** Opening Given records block **

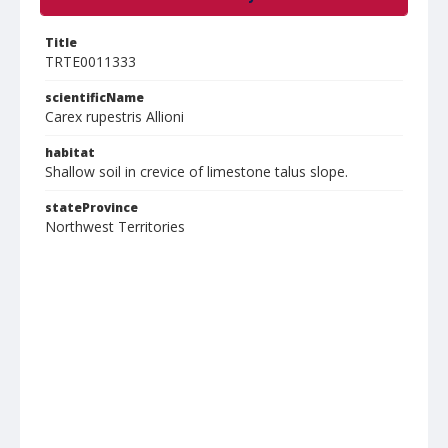
Title
TRTE0011333
scientificName
Carex rupestris Allioni
habitat
Shallow soil in crevice of limestone talus slope.
stateProvince
Northwest Territories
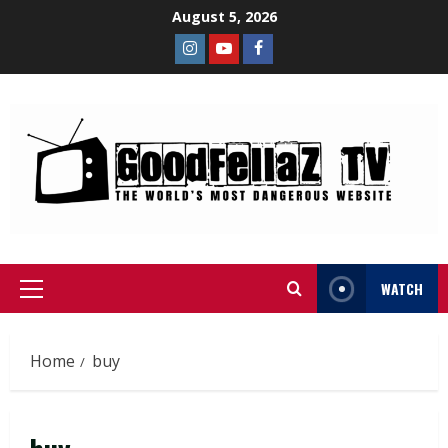
August 5, 2026
WATCH
Home
buy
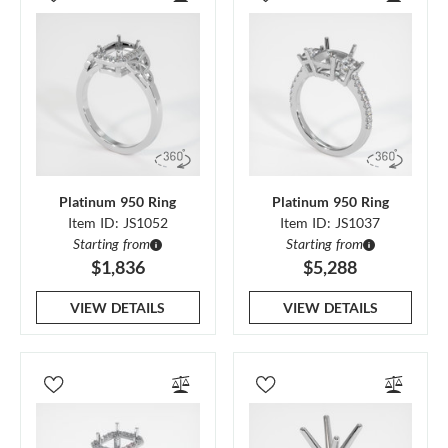
Platinum 950 Ring
Platinum 950 Ring
Item ID: JS1052
Item ID: JS1037
Starting from
Starting from
$1,836
$5,288
VIEW DETAILS
VIEW DETAILS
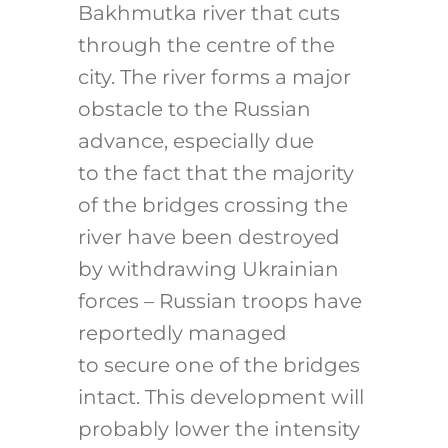
Bakhmutka river that cuts
through the centre of the
city. The river forms a major
obstacle to the Russian
advance, especially due
to the fact that the majority
of the bridges crossing the
river have been destroyed
by withdrawing Ukrainian
forces – Russian troops have
reportedly managed
to secure one of the bridges
intact. This development will
probably lower the intensity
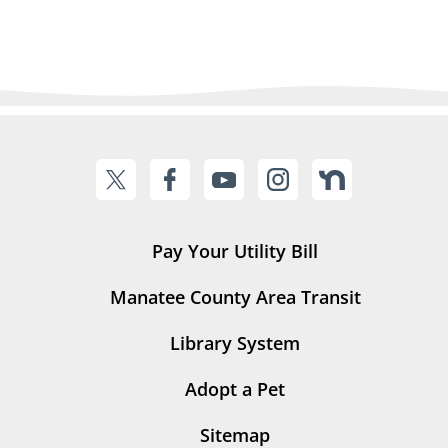
Pay Your Utility Bill
Manatee County Area Transit
Library System
Adopt a Pet
Sitemap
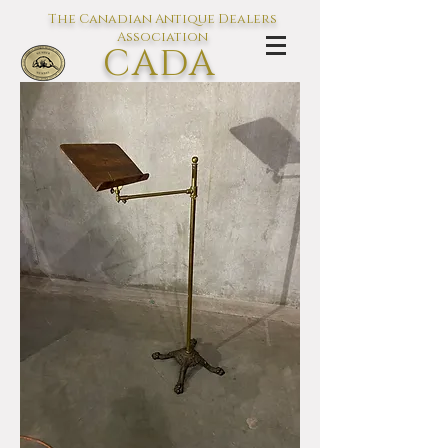
The Canadian Antique Dealers
Association
CADA
L'association des Antiquaires du
Canada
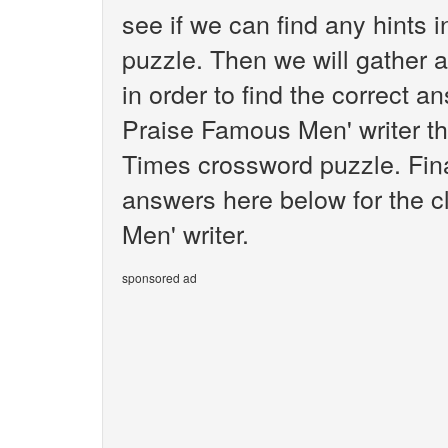
see if we can find any hints
puzzle. Then we will gather 
in order to find the correct a
Praise Famous Men' writer th
Times crossword puzzle. Final
answers here below for the 
Men' writer.
sponsored ad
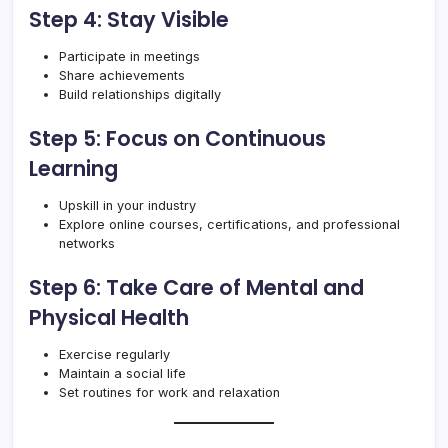
Step 4: Stay Visible
Participate in meetings
Share achievements
Build relationships digitally
Step 5: Focus on Continuous
Learning
Upskill in your industry
Explore online courses, certifications, and professional
networks
Step 6: Take Care of Mental and
Physical Health
Exercise regularly
Maintain a social life
Set routines for work and relaxation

** Closing Given records block **

## Problem requirements
Would you please output each record exactly, leaving the images out?

## Task solution
Title
TRTE0011333
scientificName
Carex rupestris Allioni
habitat
Shallow soil in crevice of limestone talus slope.
stateProvince
Northwest Territories
August 5, 2026
WATCH
Home
buy
Platinum 950 Ring
Platinum 950 Ring
Item ID: JS1052
Item ID: JS1037
Starting from
Starting from
$1,836
$5,288
VIEW DETAILS
VIEW DETAILS
Bakhmutka river that cuts
through the centre of the
city. The river forms a major
obstacle to the Russian
advance, especially due
to the fact that the majority
of the bridges crossing the
river have been destroyed
by withdrawing Ukrainian
forces – Russian troops have
reportedly managed
to secure one of the bridges
intact. This development will
probably lower the intensity
Pay Your Utility Bill
Manatee County Area Transit
Library System
Adopt a Pet
Sitemap
The Canadian Antique Dealers
Association
CADA
L'association des Antiquaires du
Canada
see if we can find any hints
puzzle. Then we will gather 
in order to find the correct a
Praise Famous Men' writer th
Times crossword puzzle. Final
answers here below for the 
Men' writer.
sponsored ad
Step 4: Stay Visible
Participate in meetings
Share achievements
Build relationships digitally
Step 5: Focus on Continuous
Learning
Upskill in your industry
Explore online courses, certifications, and professional
networks
Step 6: Take Care of Mental and
Physical Health
Exercise regularly
Maintain a social life
Set routines for work and relaxation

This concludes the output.